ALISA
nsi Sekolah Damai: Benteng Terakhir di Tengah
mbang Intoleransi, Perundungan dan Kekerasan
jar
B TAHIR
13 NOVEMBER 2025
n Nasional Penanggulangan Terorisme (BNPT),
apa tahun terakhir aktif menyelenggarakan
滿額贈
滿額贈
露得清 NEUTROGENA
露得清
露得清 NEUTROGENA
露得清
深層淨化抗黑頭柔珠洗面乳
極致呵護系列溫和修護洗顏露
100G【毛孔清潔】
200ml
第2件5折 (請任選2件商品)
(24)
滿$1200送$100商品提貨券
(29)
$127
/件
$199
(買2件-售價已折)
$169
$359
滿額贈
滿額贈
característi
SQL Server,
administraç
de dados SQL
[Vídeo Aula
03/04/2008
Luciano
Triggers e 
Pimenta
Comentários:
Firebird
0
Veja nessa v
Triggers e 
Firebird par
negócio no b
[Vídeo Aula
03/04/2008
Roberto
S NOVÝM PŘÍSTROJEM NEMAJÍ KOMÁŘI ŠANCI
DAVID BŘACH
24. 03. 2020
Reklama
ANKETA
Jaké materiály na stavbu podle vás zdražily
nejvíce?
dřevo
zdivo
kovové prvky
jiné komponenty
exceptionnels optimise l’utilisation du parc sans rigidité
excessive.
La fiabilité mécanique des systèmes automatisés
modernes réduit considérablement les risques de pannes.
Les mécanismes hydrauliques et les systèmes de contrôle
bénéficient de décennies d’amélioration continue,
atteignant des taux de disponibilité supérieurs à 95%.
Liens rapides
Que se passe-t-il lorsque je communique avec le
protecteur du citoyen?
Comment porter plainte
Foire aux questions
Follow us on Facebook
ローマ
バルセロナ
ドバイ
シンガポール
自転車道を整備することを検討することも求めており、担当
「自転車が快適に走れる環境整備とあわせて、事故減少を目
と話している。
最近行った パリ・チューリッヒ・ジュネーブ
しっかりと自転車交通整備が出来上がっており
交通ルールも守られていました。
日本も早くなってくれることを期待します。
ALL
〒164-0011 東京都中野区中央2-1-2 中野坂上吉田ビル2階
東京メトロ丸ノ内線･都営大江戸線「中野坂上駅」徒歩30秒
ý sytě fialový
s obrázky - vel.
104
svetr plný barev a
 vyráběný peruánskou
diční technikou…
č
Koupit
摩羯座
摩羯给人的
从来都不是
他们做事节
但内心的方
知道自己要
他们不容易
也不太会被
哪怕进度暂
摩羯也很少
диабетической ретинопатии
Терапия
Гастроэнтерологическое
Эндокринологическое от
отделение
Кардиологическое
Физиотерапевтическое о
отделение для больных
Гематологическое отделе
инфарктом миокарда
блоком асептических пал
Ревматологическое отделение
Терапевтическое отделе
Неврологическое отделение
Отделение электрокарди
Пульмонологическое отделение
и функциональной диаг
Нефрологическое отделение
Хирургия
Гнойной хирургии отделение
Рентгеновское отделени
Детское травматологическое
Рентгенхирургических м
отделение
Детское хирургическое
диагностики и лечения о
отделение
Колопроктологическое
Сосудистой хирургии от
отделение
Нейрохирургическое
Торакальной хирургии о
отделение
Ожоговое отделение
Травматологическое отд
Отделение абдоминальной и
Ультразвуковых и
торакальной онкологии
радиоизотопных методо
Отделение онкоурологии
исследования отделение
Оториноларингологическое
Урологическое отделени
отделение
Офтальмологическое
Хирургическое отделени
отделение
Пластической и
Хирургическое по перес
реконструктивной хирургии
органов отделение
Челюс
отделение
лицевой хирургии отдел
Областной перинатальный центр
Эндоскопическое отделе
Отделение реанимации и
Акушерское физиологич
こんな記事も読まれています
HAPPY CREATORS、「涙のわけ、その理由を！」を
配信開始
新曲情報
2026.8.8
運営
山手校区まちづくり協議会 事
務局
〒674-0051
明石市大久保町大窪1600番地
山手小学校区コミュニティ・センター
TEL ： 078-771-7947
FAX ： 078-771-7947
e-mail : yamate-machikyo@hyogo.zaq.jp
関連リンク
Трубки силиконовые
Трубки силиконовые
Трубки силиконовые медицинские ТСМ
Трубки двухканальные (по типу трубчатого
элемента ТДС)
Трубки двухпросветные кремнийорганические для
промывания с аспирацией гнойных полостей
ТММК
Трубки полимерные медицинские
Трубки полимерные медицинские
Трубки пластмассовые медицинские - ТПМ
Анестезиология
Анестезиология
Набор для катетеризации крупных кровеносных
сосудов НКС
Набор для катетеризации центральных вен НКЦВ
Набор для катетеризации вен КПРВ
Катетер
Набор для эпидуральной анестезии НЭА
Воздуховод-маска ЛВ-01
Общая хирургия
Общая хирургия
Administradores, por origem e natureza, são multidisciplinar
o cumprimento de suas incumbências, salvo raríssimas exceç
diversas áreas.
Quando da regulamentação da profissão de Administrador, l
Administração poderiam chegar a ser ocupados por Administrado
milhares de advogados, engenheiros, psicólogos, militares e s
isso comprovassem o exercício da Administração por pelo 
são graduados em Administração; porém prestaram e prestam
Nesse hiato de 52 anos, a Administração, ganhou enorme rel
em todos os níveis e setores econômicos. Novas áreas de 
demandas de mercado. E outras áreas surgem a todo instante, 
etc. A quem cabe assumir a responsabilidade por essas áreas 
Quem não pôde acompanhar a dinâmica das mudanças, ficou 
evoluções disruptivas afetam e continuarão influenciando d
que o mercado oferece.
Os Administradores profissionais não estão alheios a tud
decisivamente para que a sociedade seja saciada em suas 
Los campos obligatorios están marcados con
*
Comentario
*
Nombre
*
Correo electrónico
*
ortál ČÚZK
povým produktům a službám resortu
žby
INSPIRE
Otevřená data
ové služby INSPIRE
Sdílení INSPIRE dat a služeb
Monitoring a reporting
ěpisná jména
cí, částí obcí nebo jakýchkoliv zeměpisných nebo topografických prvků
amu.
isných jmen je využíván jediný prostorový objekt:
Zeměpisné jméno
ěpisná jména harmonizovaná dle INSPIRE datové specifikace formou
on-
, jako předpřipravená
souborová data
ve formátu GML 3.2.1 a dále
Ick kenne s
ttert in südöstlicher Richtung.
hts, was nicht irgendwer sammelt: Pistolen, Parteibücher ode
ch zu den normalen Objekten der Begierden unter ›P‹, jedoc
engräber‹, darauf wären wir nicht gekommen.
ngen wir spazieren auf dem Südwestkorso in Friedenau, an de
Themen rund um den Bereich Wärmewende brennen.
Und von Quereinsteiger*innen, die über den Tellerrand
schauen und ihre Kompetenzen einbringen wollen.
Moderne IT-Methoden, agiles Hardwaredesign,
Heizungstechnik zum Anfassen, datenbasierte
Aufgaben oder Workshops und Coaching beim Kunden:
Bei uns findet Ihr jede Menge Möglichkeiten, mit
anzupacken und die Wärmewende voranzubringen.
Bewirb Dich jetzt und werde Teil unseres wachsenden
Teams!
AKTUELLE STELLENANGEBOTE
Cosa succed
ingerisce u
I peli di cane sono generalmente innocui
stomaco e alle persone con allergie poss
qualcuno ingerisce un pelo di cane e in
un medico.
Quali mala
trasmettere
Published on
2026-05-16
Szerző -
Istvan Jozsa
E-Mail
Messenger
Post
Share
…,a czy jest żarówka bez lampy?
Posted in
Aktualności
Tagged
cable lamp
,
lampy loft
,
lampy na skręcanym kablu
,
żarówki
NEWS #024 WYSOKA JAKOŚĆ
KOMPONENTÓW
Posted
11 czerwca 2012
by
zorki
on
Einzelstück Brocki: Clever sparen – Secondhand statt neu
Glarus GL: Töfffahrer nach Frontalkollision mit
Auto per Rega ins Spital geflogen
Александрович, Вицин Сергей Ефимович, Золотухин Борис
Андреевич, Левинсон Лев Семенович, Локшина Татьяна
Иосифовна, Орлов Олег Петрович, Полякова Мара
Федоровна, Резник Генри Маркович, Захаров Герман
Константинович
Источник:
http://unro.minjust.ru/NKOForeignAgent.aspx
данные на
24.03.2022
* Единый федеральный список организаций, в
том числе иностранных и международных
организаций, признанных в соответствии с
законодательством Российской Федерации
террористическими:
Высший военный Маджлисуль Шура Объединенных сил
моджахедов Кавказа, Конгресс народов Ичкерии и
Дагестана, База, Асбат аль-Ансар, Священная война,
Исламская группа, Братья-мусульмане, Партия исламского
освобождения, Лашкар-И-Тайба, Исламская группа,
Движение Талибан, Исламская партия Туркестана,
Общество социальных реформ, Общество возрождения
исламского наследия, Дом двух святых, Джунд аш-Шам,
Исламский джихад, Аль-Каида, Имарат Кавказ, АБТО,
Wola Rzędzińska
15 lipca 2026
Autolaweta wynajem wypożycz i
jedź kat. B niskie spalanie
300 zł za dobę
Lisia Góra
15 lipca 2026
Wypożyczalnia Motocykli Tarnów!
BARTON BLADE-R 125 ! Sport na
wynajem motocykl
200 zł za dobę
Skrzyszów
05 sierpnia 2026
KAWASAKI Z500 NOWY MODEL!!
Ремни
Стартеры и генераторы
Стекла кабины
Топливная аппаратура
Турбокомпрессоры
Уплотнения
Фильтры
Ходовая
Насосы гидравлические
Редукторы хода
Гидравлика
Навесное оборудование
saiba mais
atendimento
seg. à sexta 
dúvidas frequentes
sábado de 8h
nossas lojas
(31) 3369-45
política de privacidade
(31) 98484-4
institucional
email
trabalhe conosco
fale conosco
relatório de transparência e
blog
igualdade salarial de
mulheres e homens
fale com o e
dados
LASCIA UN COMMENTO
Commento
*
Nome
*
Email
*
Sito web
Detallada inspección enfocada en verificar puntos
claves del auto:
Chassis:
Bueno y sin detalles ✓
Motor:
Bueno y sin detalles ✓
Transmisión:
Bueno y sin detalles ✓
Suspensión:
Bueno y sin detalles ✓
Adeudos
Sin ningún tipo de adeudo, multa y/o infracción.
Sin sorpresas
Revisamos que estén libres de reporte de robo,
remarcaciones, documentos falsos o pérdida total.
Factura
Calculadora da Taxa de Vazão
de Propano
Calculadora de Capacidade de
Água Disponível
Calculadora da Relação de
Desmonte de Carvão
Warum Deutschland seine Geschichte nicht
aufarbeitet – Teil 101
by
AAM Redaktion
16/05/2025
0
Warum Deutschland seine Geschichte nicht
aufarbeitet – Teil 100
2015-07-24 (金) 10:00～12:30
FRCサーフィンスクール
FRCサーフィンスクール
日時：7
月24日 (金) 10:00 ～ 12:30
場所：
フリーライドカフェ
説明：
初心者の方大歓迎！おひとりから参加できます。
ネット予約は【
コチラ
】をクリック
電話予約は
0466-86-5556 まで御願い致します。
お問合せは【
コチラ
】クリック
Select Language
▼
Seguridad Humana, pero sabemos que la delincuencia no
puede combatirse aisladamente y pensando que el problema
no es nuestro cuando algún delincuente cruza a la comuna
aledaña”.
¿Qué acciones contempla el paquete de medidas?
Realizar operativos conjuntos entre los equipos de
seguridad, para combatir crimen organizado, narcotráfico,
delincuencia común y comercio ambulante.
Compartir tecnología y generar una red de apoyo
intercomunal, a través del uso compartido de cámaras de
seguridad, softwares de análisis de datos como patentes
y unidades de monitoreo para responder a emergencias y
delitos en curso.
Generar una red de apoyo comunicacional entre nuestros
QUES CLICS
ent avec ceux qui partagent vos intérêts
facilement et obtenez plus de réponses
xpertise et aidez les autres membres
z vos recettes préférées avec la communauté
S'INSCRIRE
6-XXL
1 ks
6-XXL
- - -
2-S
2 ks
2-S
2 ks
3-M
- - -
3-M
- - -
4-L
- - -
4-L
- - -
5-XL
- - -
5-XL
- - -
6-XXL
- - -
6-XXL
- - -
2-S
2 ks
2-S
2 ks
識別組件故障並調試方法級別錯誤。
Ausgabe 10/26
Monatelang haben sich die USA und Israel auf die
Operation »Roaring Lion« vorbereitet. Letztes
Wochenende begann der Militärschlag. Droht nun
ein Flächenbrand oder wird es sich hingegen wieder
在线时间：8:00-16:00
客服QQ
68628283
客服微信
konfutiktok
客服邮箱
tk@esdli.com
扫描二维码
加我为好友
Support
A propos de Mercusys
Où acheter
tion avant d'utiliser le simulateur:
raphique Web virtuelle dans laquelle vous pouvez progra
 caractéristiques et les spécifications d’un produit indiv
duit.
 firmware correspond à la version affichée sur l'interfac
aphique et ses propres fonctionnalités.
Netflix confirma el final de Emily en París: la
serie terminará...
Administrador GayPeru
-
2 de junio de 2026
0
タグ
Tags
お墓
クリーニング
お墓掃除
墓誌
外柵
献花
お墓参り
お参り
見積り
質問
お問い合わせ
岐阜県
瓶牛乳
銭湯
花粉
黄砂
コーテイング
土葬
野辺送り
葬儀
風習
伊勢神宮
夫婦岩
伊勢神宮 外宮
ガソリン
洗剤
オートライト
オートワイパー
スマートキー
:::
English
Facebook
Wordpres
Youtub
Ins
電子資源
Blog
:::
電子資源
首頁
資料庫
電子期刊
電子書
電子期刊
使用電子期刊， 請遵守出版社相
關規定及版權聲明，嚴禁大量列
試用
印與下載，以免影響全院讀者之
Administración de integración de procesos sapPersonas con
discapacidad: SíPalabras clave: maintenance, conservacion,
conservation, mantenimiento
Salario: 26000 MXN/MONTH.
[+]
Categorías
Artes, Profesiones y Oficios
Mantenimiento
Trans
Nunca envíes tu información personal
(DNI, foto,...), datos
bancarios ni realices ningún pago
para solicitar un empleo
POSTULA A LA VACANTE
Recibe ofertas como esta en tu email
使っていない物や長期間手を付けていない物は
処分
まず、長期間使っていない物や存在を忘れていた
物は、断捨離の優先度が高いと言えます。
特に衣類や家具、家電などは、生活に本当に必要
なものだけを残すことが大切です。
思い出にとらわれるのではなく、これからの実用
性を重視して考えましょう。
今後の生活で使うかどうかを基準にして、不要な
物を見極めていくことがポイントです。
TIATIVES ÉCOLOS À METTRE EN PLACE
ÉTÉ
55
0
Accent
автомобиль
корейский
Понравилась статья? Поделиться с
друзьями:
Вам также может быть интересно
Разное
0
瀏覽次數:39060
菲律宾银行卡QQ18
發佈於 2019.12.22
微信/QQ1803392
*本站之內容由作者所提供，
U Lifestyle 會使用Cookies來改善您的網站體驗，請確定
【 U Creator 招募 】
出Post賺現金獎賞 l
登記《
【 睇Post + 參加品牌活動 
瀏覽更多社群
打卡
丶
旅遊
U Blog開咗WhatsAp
§ §
## Work to be completed
From the records given above, copy all lines containing "Трубки".

## Answer for the task
Трубки силиконовые
Трубки силиконовые
Трубки силиконовые медицинские ТСМ
Трубки двухканальные (по типу трубчатого
Трубки двухпросветные кремнийорганические для
Трубки полимерные медицинские
Трубки полимерные медицинские
Трубки пластмассовые медицинские - ТПМ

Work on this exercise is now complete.